Stored data entries:
::::::
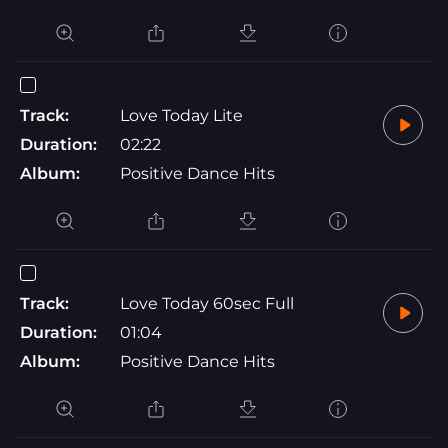
Track:
Love Today Lite
Duration:
02:22
Album:
Positive Dance Hits
Track:
Love Today 60sec Full
Duration:
01:04
Album:
Positive Dance Hits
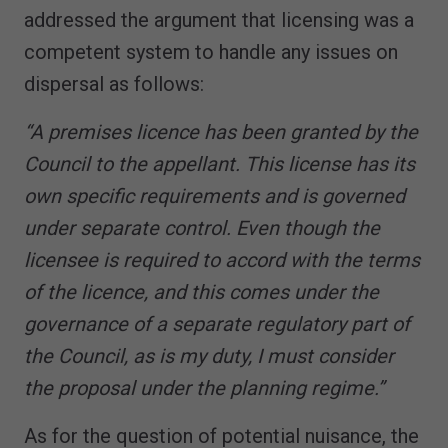
addressed the argument that licensing was a
competent system to handle any issues on
dispersal as follows:
“A premises licence has been granted by the
Council to the appellant. This license has its
own specific requirements and is governed
under separate control. Even though the
licensee is required to accord with the terms
of the licence, and this comes under the
governance of a separate regulatory part of
the Council, as is my duty, I must consider
the proposal under the planning regime.”
As for the question of potential nuisance, the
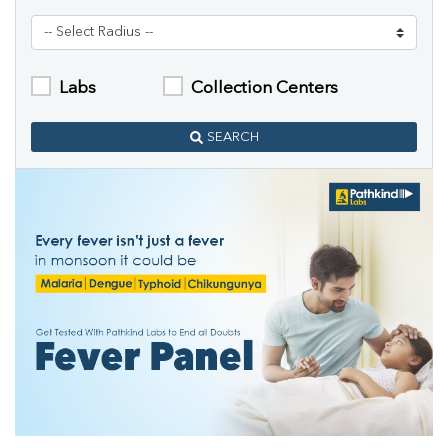
Labs
Collection Centers
SEARCH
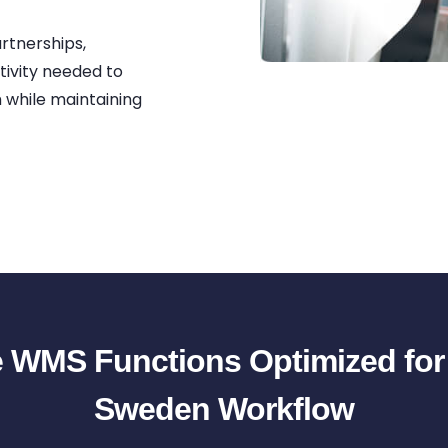
artnerships,
tivity needed to
m while maintaining
 WMS Functions Optimized fo
Sweden Workflow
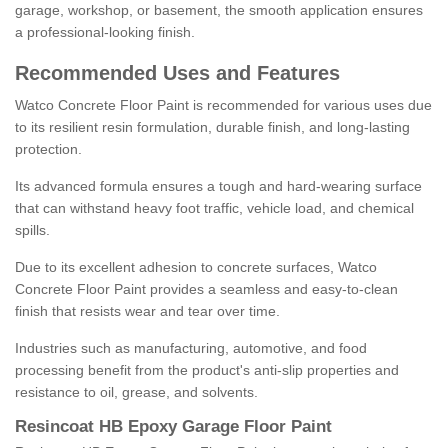
garage, workshop, or basement, the smooth application ensures
a professional-looking finish.
Recommended Uses and Features
Watco Concrete Floor Paint is recommended for various uses due
to its resilient resin formulation, durable finish, and long-lasting
protection.
Its advanced formula ensures a tough and hard-wearing surface
that can withstand heavy foot traffic, vehicle load, and chemical
spills.
Due to its excellent adhesion to concrete surfaces, Watco
Concrete Floor Paint provides a seamless and easy-to-clean
finish that resists wear and tear over time.
Industries such as manufacturing, automotive, and food
processing benefit from the product's anti-slip properties and
resistance to oil, grease, and solvents.
Resincoat HB Epoxy Garage Floor Paint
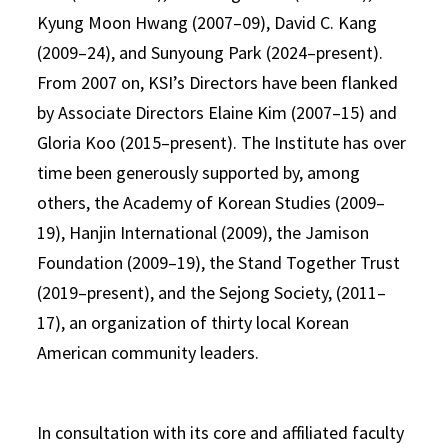
Kyung Moon Hwang (2007–09), David C. Kang
(2009–24), and Sunyoung Park (2024–present).
From 2007 on, KSI’s Directors have been flanked
by Associate Directors Elaine Kim (2007–15) and
Gloria Koo (2015–present). The Institute has over
time been generously supported by, among
others, the Academy of Korean Studies (2009–
19), Hanjin International (2009), the Jamison
Foundation (2009–19), the Stand Together Trust
(2019–present), and the Sejong Society, (2011–
17), an organization of thirty local Korean
American community leaders.
In consultation with its core and affiliated faculty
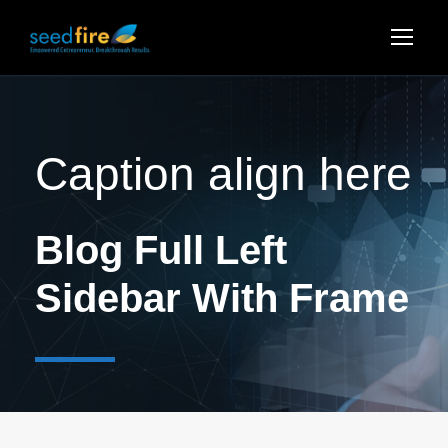
Caption align here
Blog Full Left
Sidebar With Frame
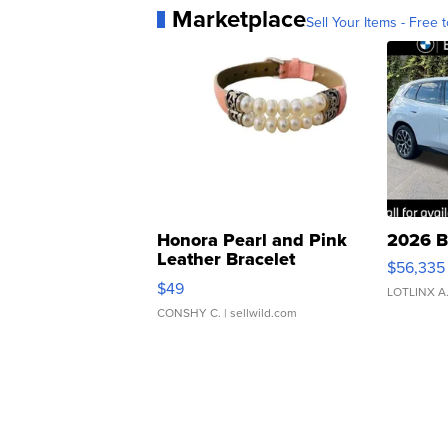
Marketplace
Sell Your Items - Free t
Honora Pearl and Pink
2026 B
Leather Bracelet
$56,335
Adjustable Buckle Clo...
$49
LOTLINX A
CONSHY C.
| sellwild.com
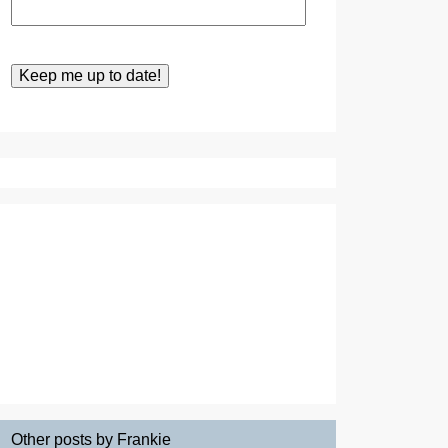
Other posts by Frankie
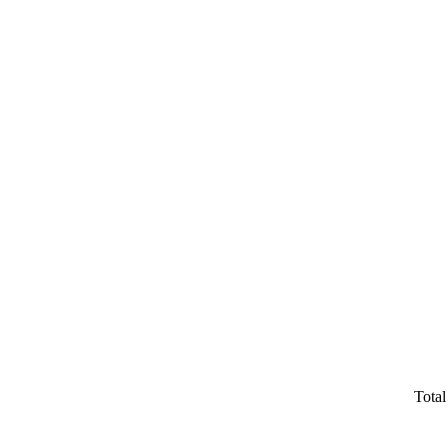
Total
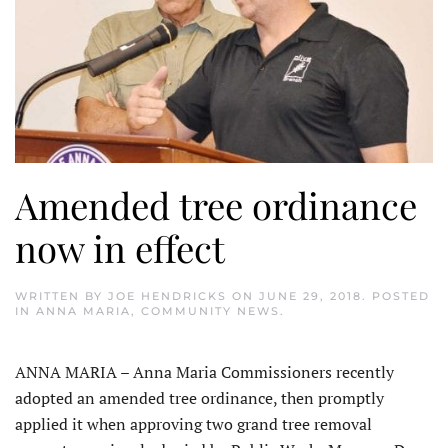
Amended tree ordinance
now in effect
WRITTEN BY
JOE HENDRICKS
ON
JUNE 29, 2018
. POSTED
IN
ANNA MARIA
,
COMMUNITY NEWS
.
ANNA MARIA – Anna Maria Commissioners recently
adopted an amended tree ordinance, then promptly
applied it when approving two grand tree removal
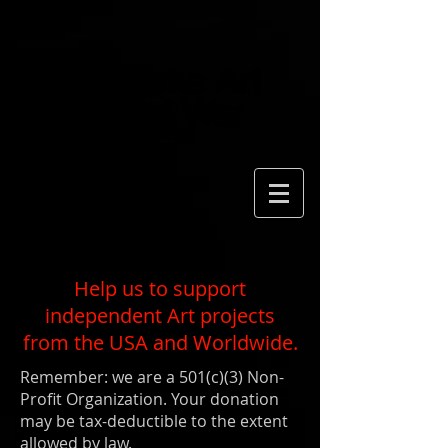
Help us to support
independent Art projects
from the USA and Worldwide.
Remember: we are a 501(c)(3) Non-
Profit Organization. Your donation
may be tax-deductible to the extent
allowed by law.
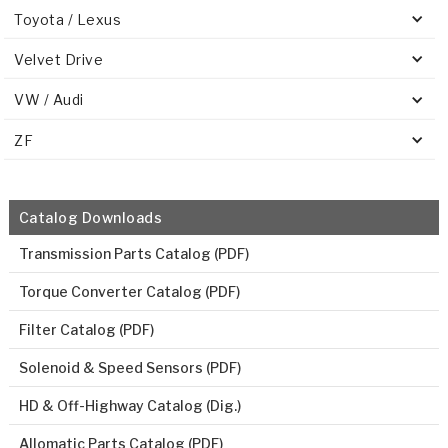
Toyota / Lexus
Velvet Drive
VW / Audi
ZF
Catalog Downloads
Transmission Parts Catalog (PDF)
Torque Converter Catalog (PDF)
Filter Catalog (PDF)
Solenoid & Speed Sensors (PDF)
HD & Off-Highway Catalog (Dig.)
Allomatic Parts Catalog (PDF)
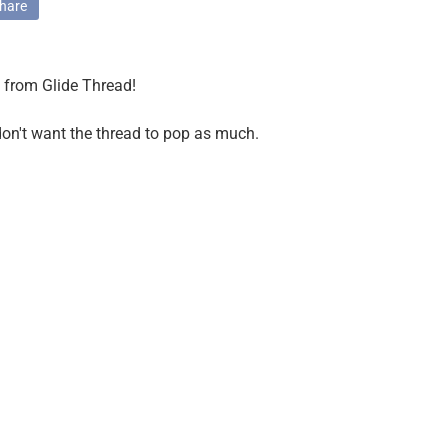
hare
t from Glide Thread!
 don't want the thread to pop as much.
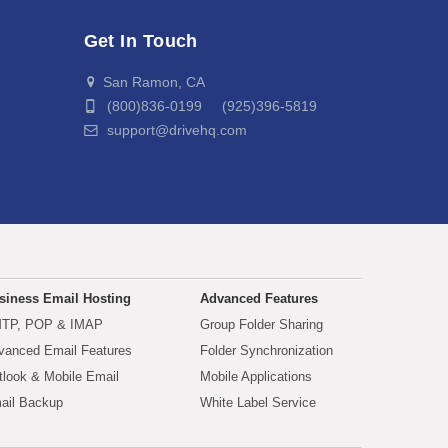
Get In Touch
San Ramon, CA
(800)836-0199 (925)396-5819
support@drivehq.com
siness Email Hosting
Advanced Features
TP, POP & IMAP
Group Folder Sharing
vanced Email Features
Folder Synchronization
tlook & Mobile Email
Mobile Applications
ail Backup
White Label Service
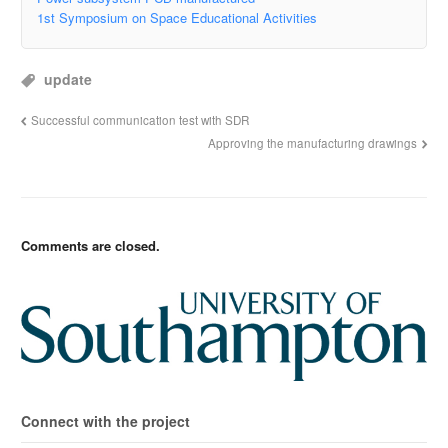
1st Symposium on Space Educational Activities
update
Successful communication test with SDR
Approving the manufacturing drawings
Comments are closed.
Connect with the project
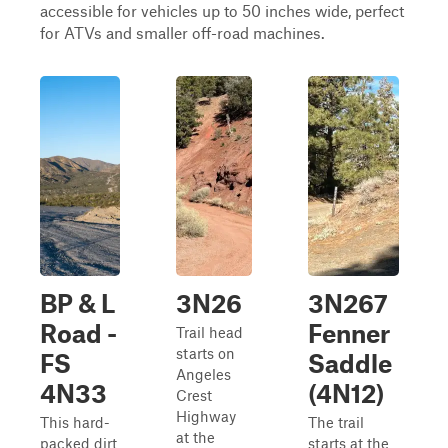
accessible for vehicles up to 50 inches wide, perfect
for ATVs and smaller off-road machines.
BP & L
3N26
3N267
Road -
Fenner
Trail head
starts on
FS
Saddle
Angeles
4N33
(4N12)
Crest
Highway
This hard-
The trail
at the
packed dirt
starts at the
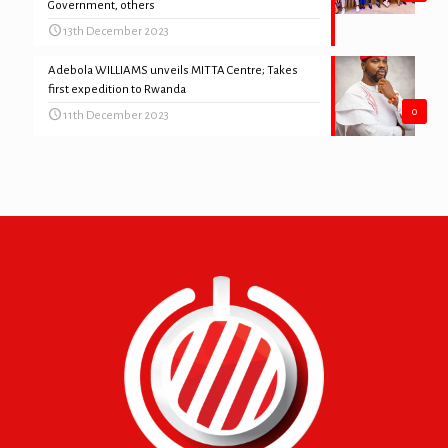
Government, others
13th December 2023
Adebola WILLIAMS unveils MITTA Centre; Takes
first expedition to Rwanda
0
11th December 2023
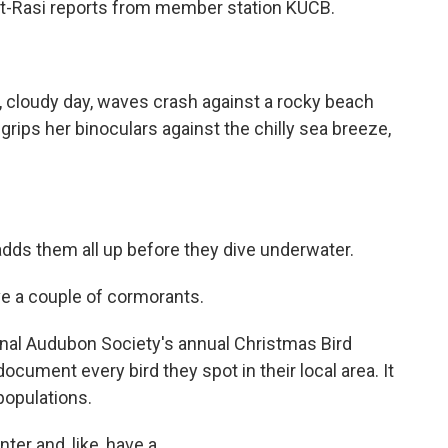
t-Rasi reports from member station KUCB.
 cloudy day, waves crash against a rocky beach
rips her binoculars against the chilly sea breeze,
ds them all up before they dive underwater.
e a couple of cormorants.
onal Audubon Society's annual Christmas Bird
cument every bird they spot in their local area. It
populations.
ter and, like, have a...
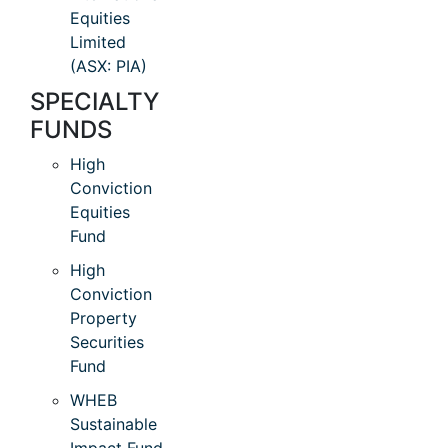
Equities
Limited
(ASX: PIA)
SPECIALTY
FUNDS
High
Conviction
Equities
Fund
High
Conviction
Property
Securities
Fund
WHEB
Sustainable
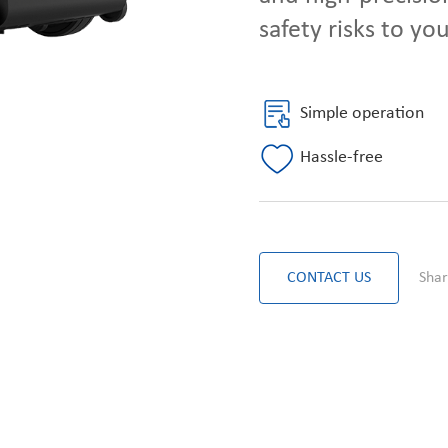
safety risks to yo
Simple operation
Hassle-free
CONTACT US
Shar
::::::
**About this exercise**:
Repeat every entry exactly, but leave out the pictures.

**Exercise answer**:
Track:
Love Today Lite
Duration:
02:22
Album:
Positive Dance Hits
Track:
Love Today 60sec Full
Duration:
01:04
Album:
Positive Dance Hits
addressed the argument that licensing was a
competent system to handle any issues on
dispersal as follows:
“A premises licence has been granted by the
Council to the appellant. This license has its
own specific requirements and is governed
under separate control. Even though the
licensee is required to accord with the terms
of the licence, and this comes under the
governance of a separate regulatory part of
the Council, as is my duty, I must consider
the proposal under the planning regime.”
As for the question of potential nuisance, the
Labs
Collection Centers
SEARCH
artnerships,
tivity needed to
m while maintaining
 WMS Functions Optimized fo
Sweden Workflow
garage, workshop, or basement, the smooth application ensures
a professional-looking finish.
Recommended Uses and Features
Watco Concrete Floor Paint is recommended for various uses due
to its resilient resin formulation, durable finish, and long-lasting
protection.
Its advanced formula ensures a tough and hard-wearing surface
that can withstand heavy foot traffic, vehicle load, and chemical
spills.
Due to its excellent adhesion to concrete surfaces, Watco
Concrete Floor Paint provides a seamless and easy-to-clean
finish that resists wear and tear over time.
Industries such as manufacturing, automotive, and food
processing benefit from the product's anti-slip properties and
resistance to oil, grease, and solvents.
Resincoat HB Epoxy Garage Floor Paint
Kyung Moon Hwang (2007–09), David C. Kang
(2009–24), and Sunyoung Park (2024–present).
From 2007 on, KSI’s Directors have been flanked
by Associate Directors Elaine Kim (2007–15) and
Gloria Koo (2015–present). The Institute has over
time been generously supported by, among
others, the Academy of Korean Studies (2009–
19), Hanjin International (2009), the Jamison
Foundation (2009–19), the Stand Together Trust
(2019–present), and the Sejong Society, (2011–
17), an organization of thirty local Korean
American community leaders.
In consultation with its core and affiliated faculty
Caption align here
Blog Full Left
Sidebar With Frame
Marketplace
Sell Your Items - Free t
Honora Pearl and Pink
2026 B
Leather Bracelet
$56,335
Adjustable Buckle Clo...
$49
LOTLINX A
CONSHY C.
| sellwild.com
Other posts by Frankie
Total
Amended tree ordinance
now in effect
WRITTEN BY
JOE HENDRICKS
ON
JUNE 29, 2018
. POSTED
IN
ANNA MARIA
,
COMMUNITY NEWS
.
ANNA MARIA – Anna Maria Commissioners recently
adopted an amended tree ordinance, then promptly
applied it when approving two grand tree removal
Help us to support
independent Art projects
from the USA and Worldwide.
Remember: we are a 501(c)(3) Non-
Profit Organization. Your donation
may be tax-deductible to the extent
allowed by law.
Toyota / Lexus
Velvet Drive
VW / Audi
ZF
Catalog Downloads
Transmission Parts Catalog (PDF)
Torque Converter Catalog (PDF)
Filter Catalog (PDF)
Solenoid & Speed Sensors (PDF)
HD & Off-Highway Catalog (Dig.)
Allomatic Parts Catalog (PDF)
hare
t from Glide Thread!
 don't want the thread to pop as much.
Get In Touch
San Ramon, CA
(800)836-0199 (925)396-5819
support@drivehq.com
siness Email Hosting
Advanced Features
TP, POP & IMAP
Group Folder Sharing
vanced Email Features
Folder Synchronization
tlook & Mobile Email
Mobile Applications
ail Backup
White Label Service
1st Symposium on Space Educational Activities
update
Successful communication test with SDR
Approving the manufacturing drawings
Comments are closed.
Connect with the project
accessible for vehicles up to 50 inches wide, perfect
for ATVs and smaller off-road machines.
BP & L
3N26
3N267
Road -
Fenner
Trail head
starts on
FS
Saddle
Angeles
4N33
(4N12)
Crest
Highway
This hard-
The trail
at the
packed dirt
starts at the
Government, others
13th December 2023
Adebola WILLIAMS unveils MITTA Centre; Takes
first expedition to Rwanda
0
11th December 2023
t-Rasi reports from member station KUCB.
 cloudy day, waves crash against a rocky beach
rips her binoculars against the chilly sea breeze,
ds them all up before they dive underwater.
e a couple of cormorants.
onal Audubon Society's annual Christmas Bird
cument every bird they spot in their local area. It
populations.
ter and, like, have a...
Equities
Limited
(ASX: PIA)
SPECIALTY
FUNDS
High
Conviction
Equities
Fund
High
Conviction
Property
Securities
Fund
WHEB
Sustainable
safety risks to yo
Simple operation
Hassle-free
CONTACT US
Shar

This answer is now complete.